Il y a plus d’un siècle et demi, l’hiver 1847-1848 a
défrayé les conversations, y compris dans Les
Accoucheuses : La fierté (tome 1). Alors, la température
est anormalement douce et les voitures circulent comme à
la belle saison. Le temps des fêtes se déroule dans une
atmosphère étrange et déroutante suscitée par le paysage
insolite : champs complètement dénudés et eaux libres de
glace. Ce redoux se poursuit pendant les deux premières
semaines de janvier : les abats de pluie se succèdent,
les arbres bourgeonnent et des habitants labourent.
Tombées des plants durant l’été, des graines de laitue
germent dans les potagers, offrant même une modeste
récolte.
Une décennie plus tôt, c’est plutôt la fraîcheur de la
belle saison qui suscite des inquiétudes, ainsi que je
le raconte dans Les tuques bleues : Le charivari de la
liberté (tome 1). Le mauvais temps, accompagné de fortes
pluies, provoque une crue des eaux, en particulier
celles du Nord, « descendues cette année en plus grande
abondance ». Le 25 mai, « l’herbe est encore jaune et ne
suffit pas pour la nourriture des animaux. » Presque
personne n’a semé encore; ceux qui l’ont osé ont vu
leurs champs inondés. « Les places basses et
particulièrement les îles sont submergées. Tous les
grains semés en ces endroits ainsi que les jardinages
sont perdus. » Le journaliste de La Minerve raconte que
16 000 billots de bois de pin appartenant à Barthélémy
Joliette, retenus en haut de ses moulins, ont été
entraînés par les courants. Les moulins mêmes auraient
été infailliblement emportés, si les chaînes qui
retenaient les billots ne se fussent rompues. »

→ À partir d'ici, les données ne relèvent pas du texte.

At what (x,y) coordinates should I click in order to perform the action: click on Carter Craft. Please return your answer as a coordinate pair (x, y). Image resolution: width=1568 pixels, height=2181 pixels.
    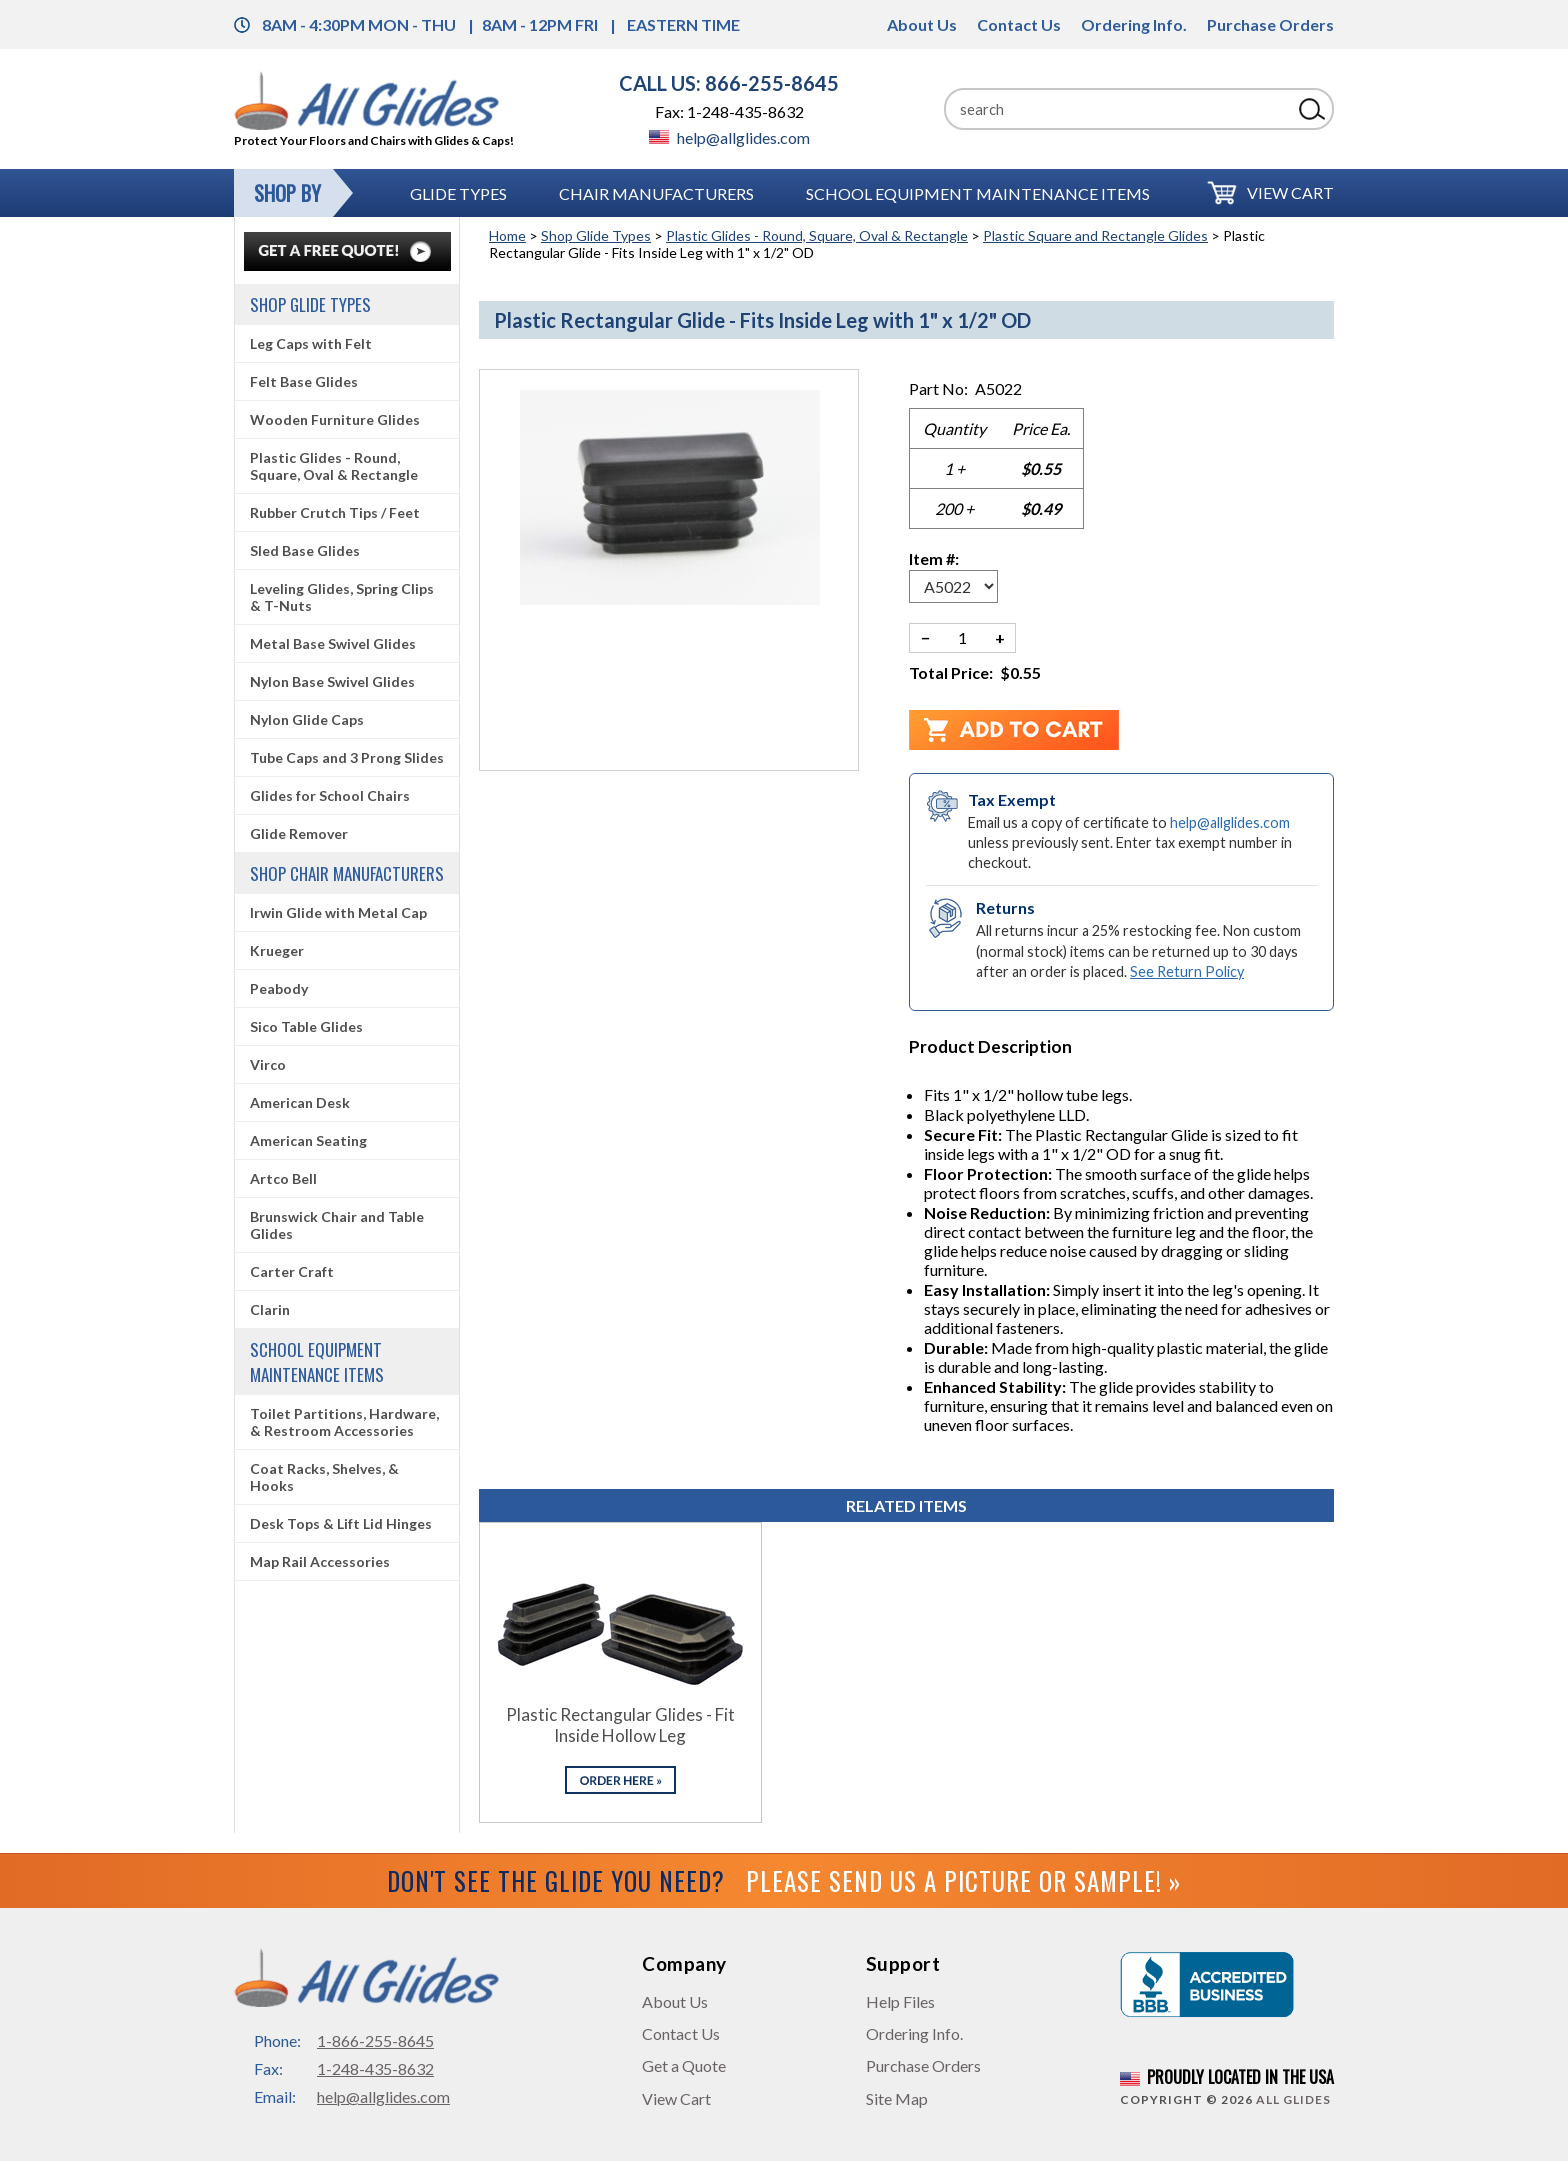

D’emblée, ce printemps 1837 avait été remarquable pour
une spectaculaire débâcle du fleuve Saint-Laurent. La
Minerve, 17 avril 1837 : « Nos quais sont encombrés de
montagnes de glace qui s’étendent depuis la place de
l’ancien marché jusqu’à la brasserie de Molson, et à
plusieurs arpents au large dans le fleuve. Notre port ne
sera pas accessible aux vaisseaux de sitôt, à moins que
la crue des eaux et un fort vent du sud-ouest ne fassent
partir cette masse de glaces qui est attachée aux
battures. »
Cette débâcle, catastrophique pour les installations
portuaires montréalaises, semblait une sinistre
répétition de l’année précédente. Deux jours plus tôt,
rapporte La Minerve du 28 avril 1836, un amas de glace
descendante, freiné par l’embâcle au bas de la ville,
commence « à s’élever sur elle-même et à se répandre sur
les quais avec une force et une rapidité étonnante.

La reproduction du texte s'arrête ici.